┌────────
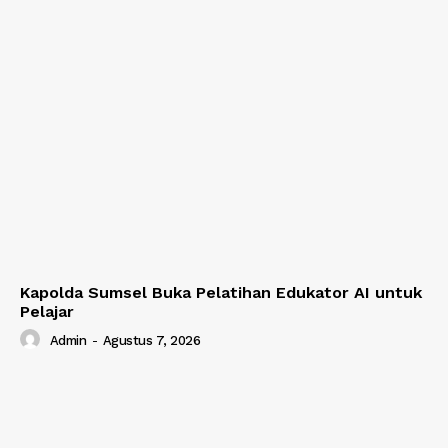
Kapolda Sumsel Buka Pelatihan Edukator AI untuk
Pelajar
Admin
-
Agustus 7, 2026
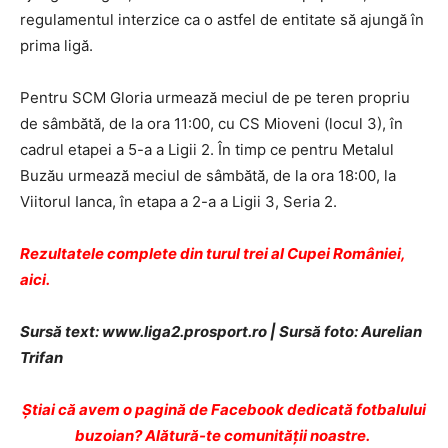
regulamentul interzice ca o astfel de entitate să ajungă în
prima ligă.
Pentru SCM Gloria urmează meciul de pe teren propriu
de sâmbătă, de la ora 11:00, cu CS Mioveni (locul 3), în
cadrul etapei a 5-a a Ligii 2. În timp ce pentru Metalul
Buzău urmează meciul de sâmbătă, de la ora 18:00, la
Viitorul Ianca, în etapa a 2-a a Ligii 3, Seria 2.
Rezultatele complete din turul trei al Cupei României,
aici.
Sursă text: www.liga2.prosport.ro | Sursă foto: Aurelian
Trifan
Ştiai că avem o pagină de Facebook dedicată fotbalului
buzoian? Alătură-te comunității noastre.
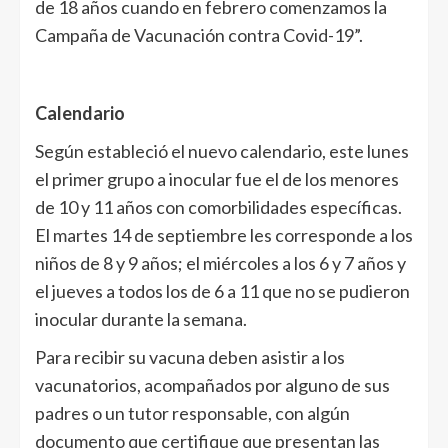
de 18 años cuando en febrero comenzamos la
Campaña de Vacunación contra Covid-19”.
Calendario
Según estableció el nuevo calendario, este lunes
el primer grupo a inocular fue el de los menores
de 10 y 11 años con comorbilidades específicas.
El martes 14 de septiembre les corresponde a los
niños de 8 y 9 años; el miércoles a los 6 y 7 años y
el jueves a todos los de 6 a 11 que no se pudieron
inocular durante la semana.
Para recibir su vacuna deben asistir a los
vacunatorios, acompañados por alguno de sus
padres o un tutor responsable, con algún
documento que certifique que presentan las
└────────
┌────────
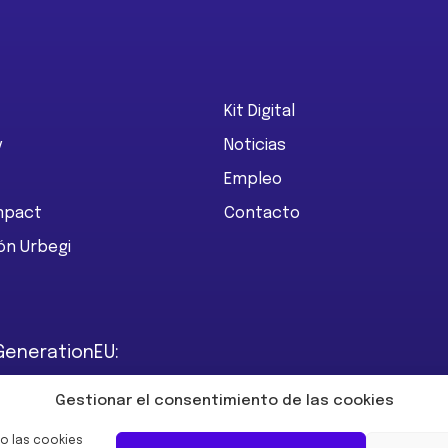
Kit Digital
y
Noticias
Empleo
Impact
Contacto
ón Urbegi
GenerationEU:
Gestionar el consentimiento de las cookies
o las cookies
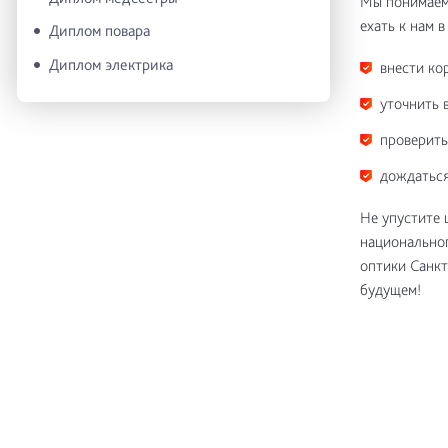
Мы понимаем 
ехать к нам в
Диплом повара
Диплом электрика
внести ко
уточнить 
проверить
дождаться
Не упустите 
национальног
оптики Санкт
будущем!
└────────
● Task to complete: In the entries above, please find the line with "Campaña de Vacunación" and the line with "documento que certifique que presentan las", then write out exactly those two lines and every line between them, and nothing more.

● Task solution:
Campaña de Vacunación contra Covid-19”.
Calendario
Según estableció el nuevo calendario, este lunes
el primer grupo a inocular fue el de los menores
de 10 y 11 años con comorbilidades específicas.
El martes 14 de septiembre les corresponde a los
niños de 8 y 9 años; el miércoles a los 6 y 7 años y
el jueves a todos los de 6 a 11 que no se pudieron
inocular durante la semana.
Para recibir su vacuna deben asistir a los
vacunatorios, acompañados por alguno de sus
padres o un tutor responsable, con algún
documento que certifique que presentan las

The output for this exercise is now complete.